What happens when the animal has choices in training is that we give them a level of control, IF we listen to them and their behaviour. Choosing to respond in a certain way is controlling their environment.
Helping a horse who is experiencing fear should never be about making them “face their fear” or “get over it”. What can fear look like? It can look like anything from a horse freezing, refusing to go forward, baulking, napping, looking off into the distance, leaning away, rubbing their face on their knee, licking and chewing, yawning, looking generally tense and distracted or trying to run away. Any kind of attempt escape or avoid an object, location, situation etc is a good sign the equine is not comfortable.
The first thing we need to do to help horses experiencing fear, is to rule out pain as a reason. Pain can cause exaggerated or unexplained fear and/or aggression in animals, so it’s a good idea to eliminate it as a reason first.
Then we need to take a systematic approach. This means introducing the fear inducing stimulus at a distance/exposure that the horse only just notices it, no closer or stronger. At that moment, we pair the exposure with food. Incrementally we decrease the distance/ increase the exposure, so that in time after many pairings with food, the stimulus comes to be the predictor of food. This is called Systematic Desensitisation and Counter Conditioning.
We are systematically desensitising them without the horse even realising, keeping them well below their fear threshold at all times. At the same time we are turning their emotional response into a positive emotional valance. The horse sees the plastic tarpaulin for example, as a predictor that good things like food are coming soon and therefore causes a rush of pleasure.
That’s got to be better than being made to “face your fear”!!

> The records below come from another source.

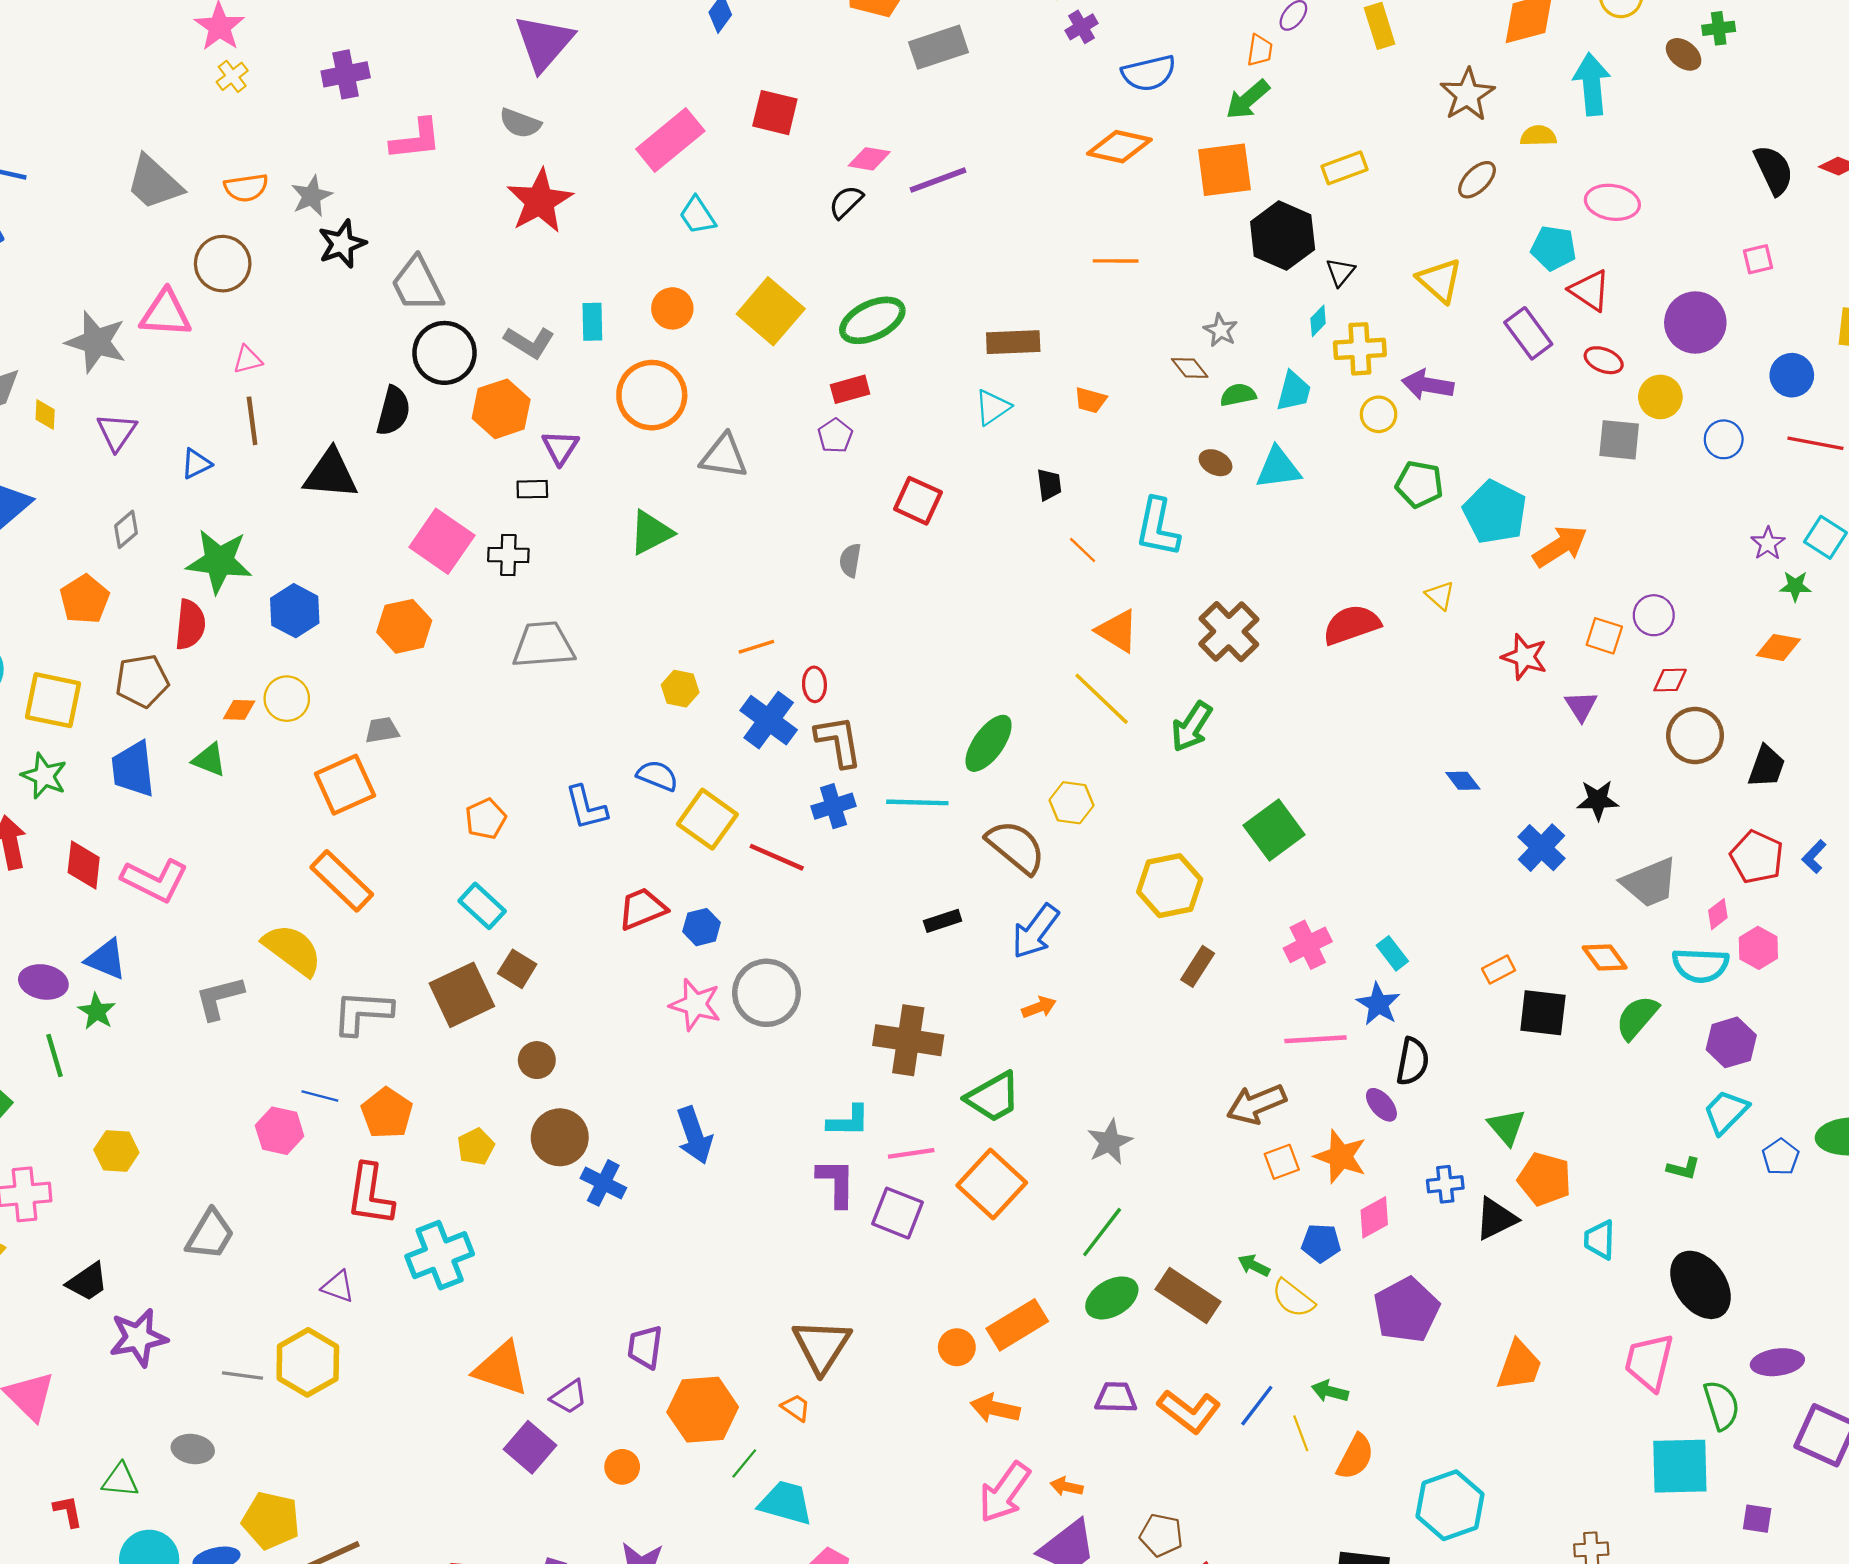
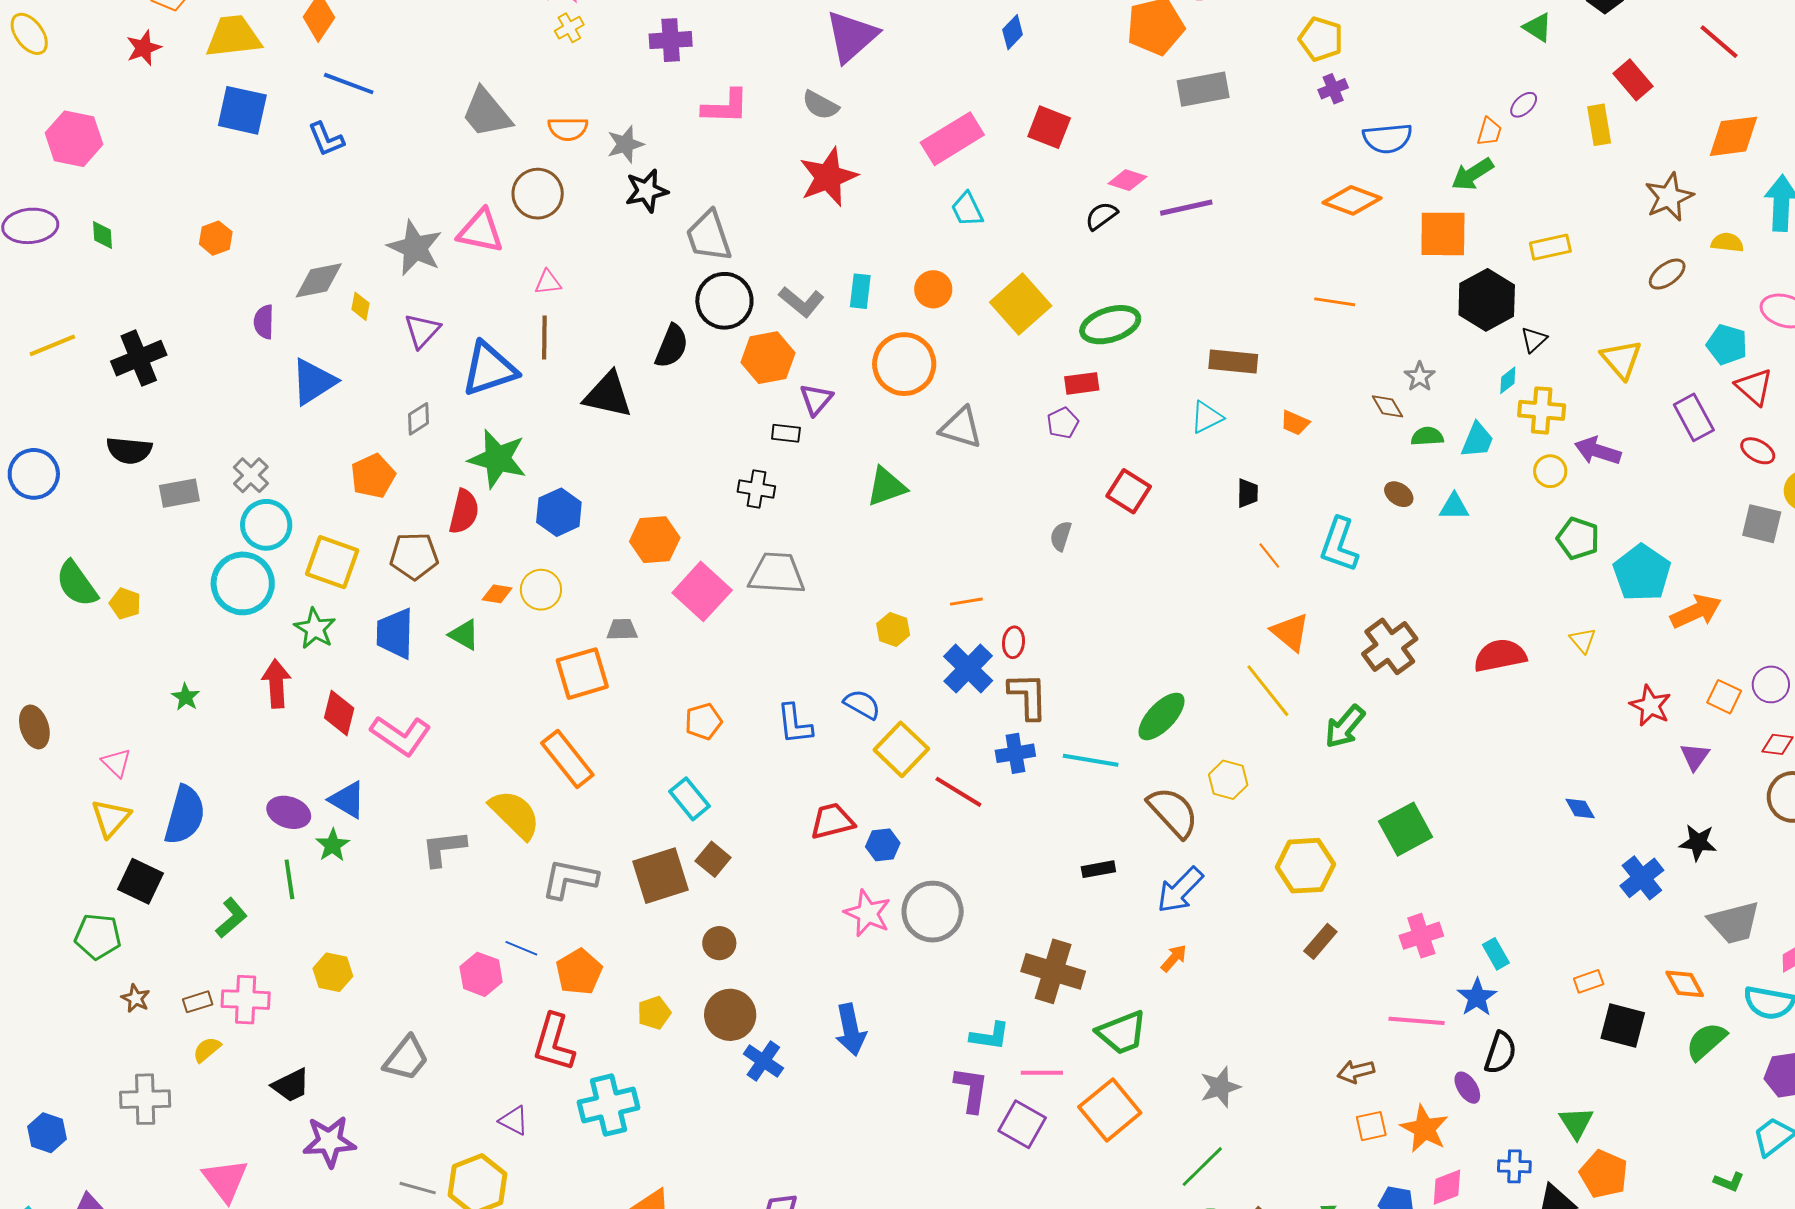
blue triangle: (196, 464) -> (489, 369), size x2.0
cyan triangle: (1278, 468) -> (1454, 507), size x0.7
pink square: (442, 541) -> (702, 591), moved
orange arrow: (1039, 1007) -> (1174, 958), turned -36
brown arrow: (1256, 1104) -> (1356, 1071), size x0.7

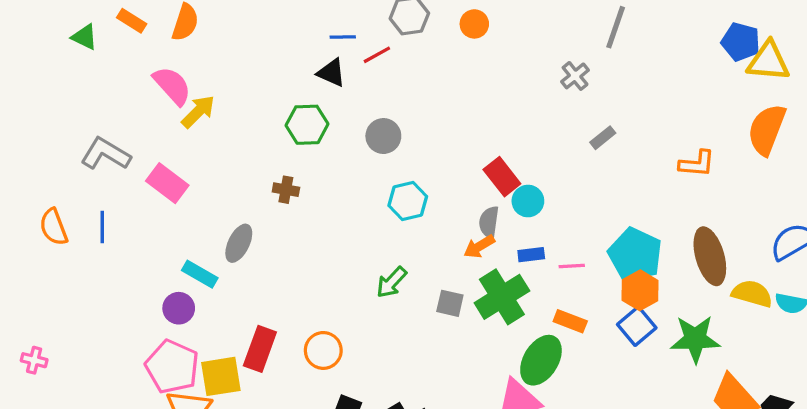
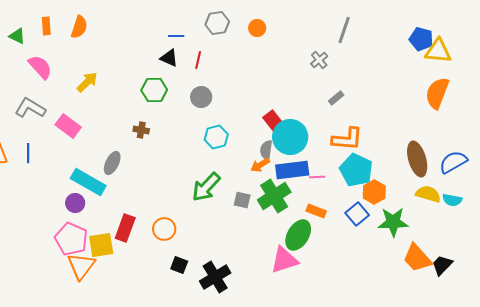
orange rectangle: (132, 21) -> (46, 26), turned 54
red line: (377, 55) -> (198, 60), moved, turned -48
pink semicircle: (172, 86) -> (40, 67), moved
orange L-shape: (697, 164) -> (347, 139), moved, size x1.4
cyan circle: (528, 201) -> (290, 137), size x1.8
blue rectangle: (531, 255) -> (292, 170), size x2.0
brown ellipse: (710, 256) -> (417, 159), moved
cyan rectangle: (200, 274) -> (88, 182), size x1.6
green arrow: (391, 282) -> (206, 187), size x1.5
orange hexagon: (640, 290) -> (374, 192), moved

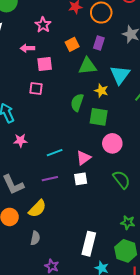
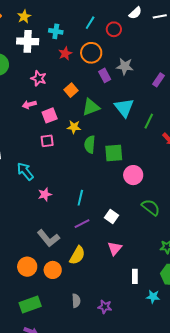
purple rectangle: (99, 43) -> (105, 75), moved, turned -32
yellow star: (101, 91) -> (74, 127), moved
cyan line: (55, 153) -> (80, 198), turned -42
pink triangle: (84, 158) -> (115, 248), moved
white square: (81, 179) -> (111, 217), turned -32
gray semicircle: (35, 238) -> (76, 301), moved
white rectangle: (89, 244) -> (135, 276), size x0.6

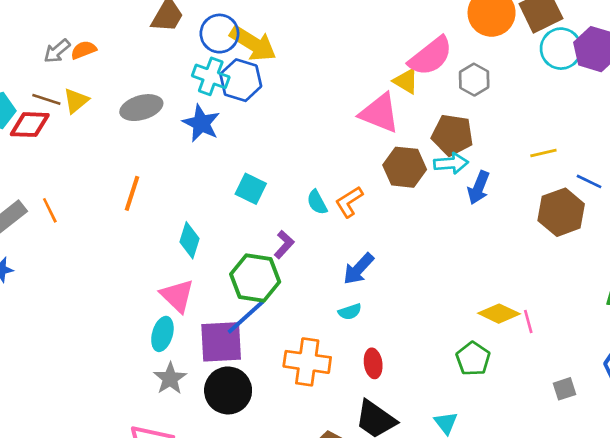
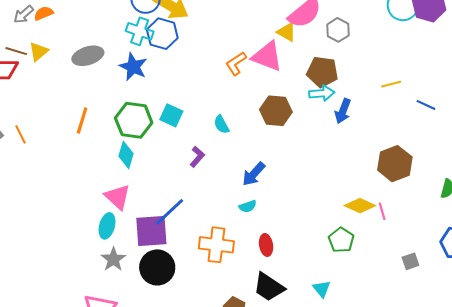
brown hexagon: (405, 167) -> (276, 111), moved
orange L-shape: (349, 202) -> (236, 63), moved
brown hexagon: (561, 212) -> (395, 164), moved
green hexagon: (255, 278) -> (134, 120), moved

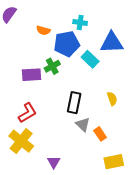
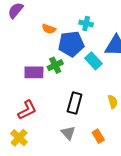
gray triangle: (83, 124) -> (68, 133), moved
yellow cross: (21, 141) -> (19, 138), size x0.7

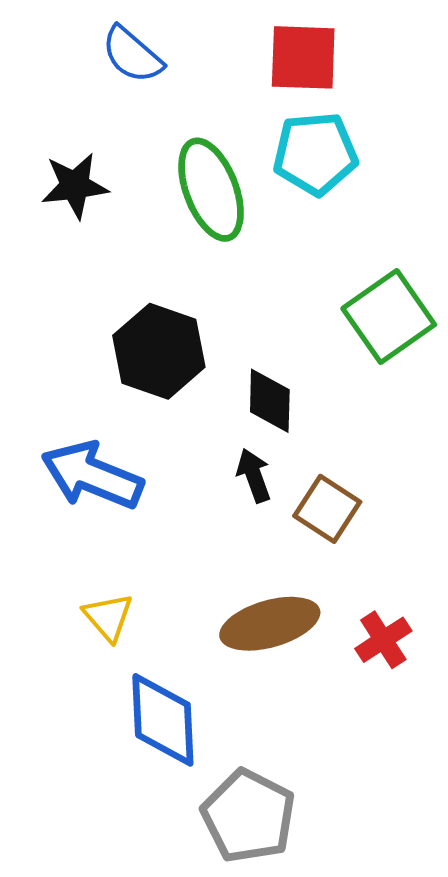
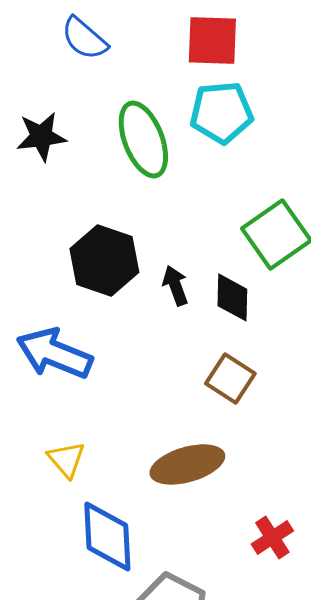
black diamond: (270, 401) -> (232, 297), moved
black arrow: (254, 475) -> (175, 285), moved
red cross: (383, 640) -> (272, 537), moved

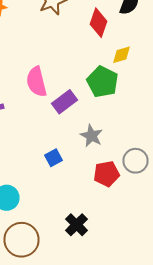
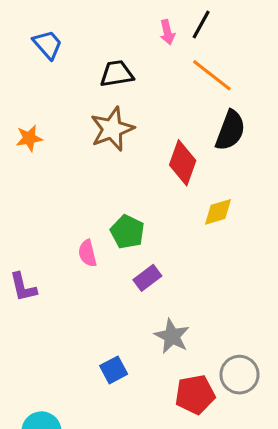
pink semicircle: (36, 82) -> (88, 253), size x0.6
green pentagon: (102, 82) -> (127, 232), moved, size x0.7
purple rectangle: (64, 102) -> (147, 278), moved, size x0.7

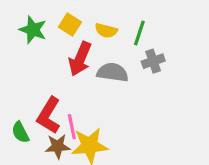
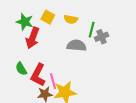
green line: (139, 33) -> (92, 30), moved
red arrow: (80, 59) -> (33, 38), moved
green semicircle: (20, 132) -> (21, 69), moved

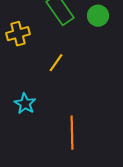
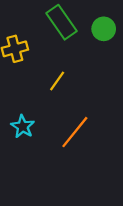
orange line: (72, 133) -> (75, 132), moved, turned 40

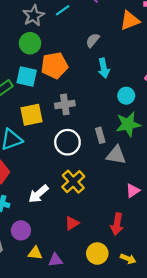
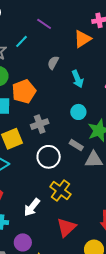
cyan arrow: (104, 68) -> (78, 79), moved
cyan circle: (126, 96) -> (78, 112), moved
gray rectangle: (100, 135) -> (76, 145), turned -32
red triangle: (72, 223) -> (66, 227), size x1.5

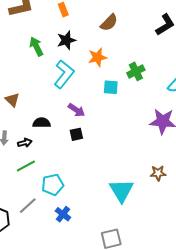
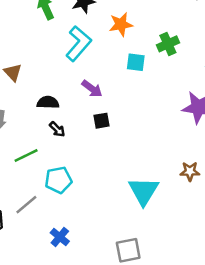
black square: (76, 134) -> (102, 121), moved
black arrow: (25, 143) -> (57, 129), moved, turned 56
blue cross: (63, 214) -> (60, 237), moved

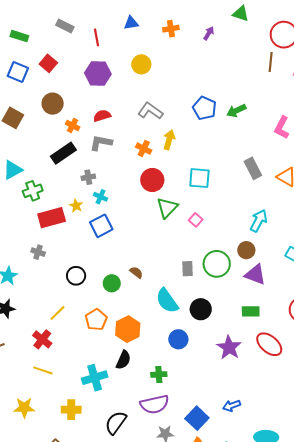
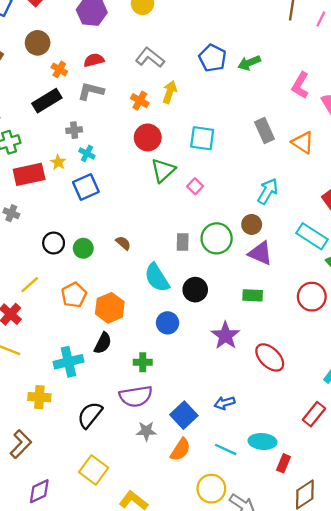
green circle: (112, 283) -> (83, 248), moved
red ellipse: (269, 344) -> (270, 357), moved

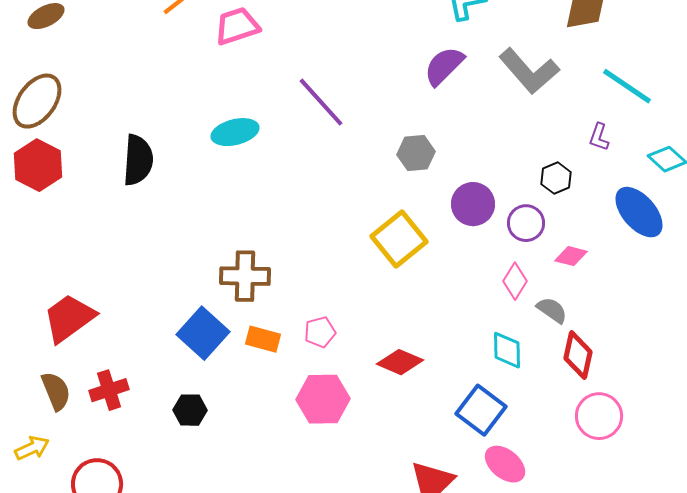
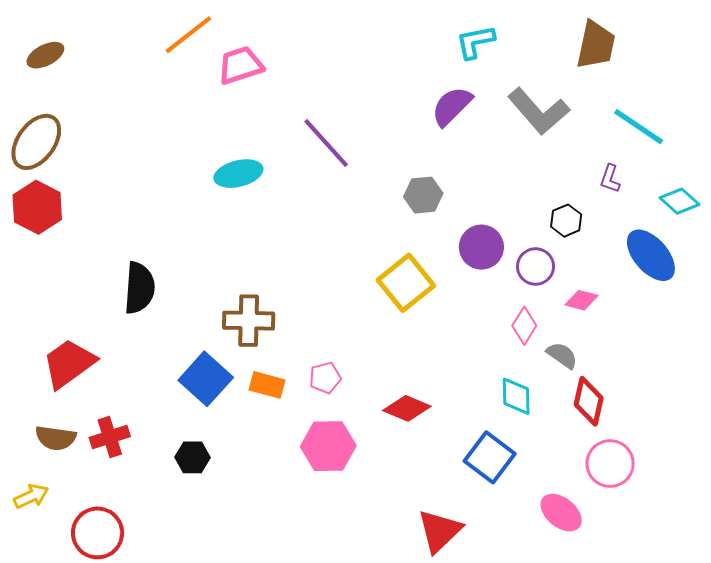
black semicircle: (138, 160) -> (139, 288), moved
brown semicircle: (56, 391) -> (56, 438), turned 120
pink ellipse: (505, 464) -> (561, 513), moved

One thing that’s very important is that we DON’T try to get the horse to go closer or *do something* for the food. For example, with the tarpaulin, we wouldn’t try to lure them towards it with a nose target and they only get the food when they step towards it or touch it. Worse, don’t scatter food on the tarpaulin and make them “face their fear” in order to get the food. It’s always best to do a simple pairing of food, not make the horse have to do something around something scary, before they can have the food.
Further reading on Desensitisation and Counter Conditioning with thanks and credit to Eileen Anderson at eileenanddogs.com :-
** Big thank you for the original infographic goes to 4PawsUniversity**
There seems to be a lot of confusion about Desensitization.
People are either thinking it’s great to try to desensitize their horse, de-spook or bomb-proof their horse.
OR there are people saying NOT to use Desensitization because it’s cruel and mean and it floods the horse.
The problem is that the same word is being used in two very different ways, so it becomes very confusing.
If you were to google Desensitisation for horses, you will see many images of horses being subjected to tarps, flags, big balls, streamers, hoses, water obstacles, balloons, pool noodles and even rather large blow up dinosaurs.
What you’ll also find is lots of advice about how to do it and it’s all simply descriptions of Negative Reinforcement (pressure and release) training or worse, Flooding. The advice usually states that you apply the scary thing and keep doing it, even if the horse reacts, moves, fights or tries to escape and only remove/release when the horse stops.
What this teaches the horse is that the scary thing is going to be touching, flapping, put on top of them or underneath them and they can try to escape and fight it, but it will only go away when they stop, when they stop behaving, then they will experience the release, but really it’s just relief. What then happens is that the horse learns that their behaviour is pointless and they have no control over the scary thing or being able to escape from it, except to stop responding. This is what can potentially lead to Learned Helplessness.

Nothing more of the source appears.